§ DIRECTIONS FOR THIS TASK:
The entries that follow must be given again exactly, with the pictures excluded.

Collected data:
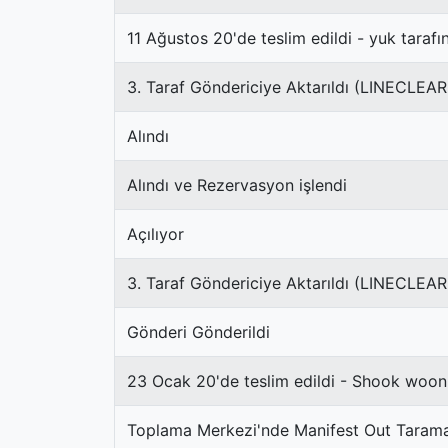
11 Ağustos 20'de teslim edildi - yuk taraf
3. Taraf Göndericiye Aktarıldı (LINECLEA
Alındı
Alındı ​​ve Rezervasyon işlendi
Açılıyor
3. Taraf Göndericiye Aktarıldı (LINECLE
Gönderi Gönderildi
23 Ocak 20'de teslim edildi - Shook woon
Toplama Merkezi'nde Manifest Out Taram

§ RESULT OF THIS EXERCISE:
11 Ağustos 20'de teslim edildi - yuk taraf
3. Taraf Göndericiye Aktarıldı (LINECLEA
Alındı
Alındı ​​ve Rezervasyon işlendi
Açılıyor
3. Taraf Göndericiye Aktarıldı (LINECLE
Gönderi Gönderildi
23 Ocak 20'de teslim edildi - Shook woon
Toplama Merkezi'nde Manifest Out Taram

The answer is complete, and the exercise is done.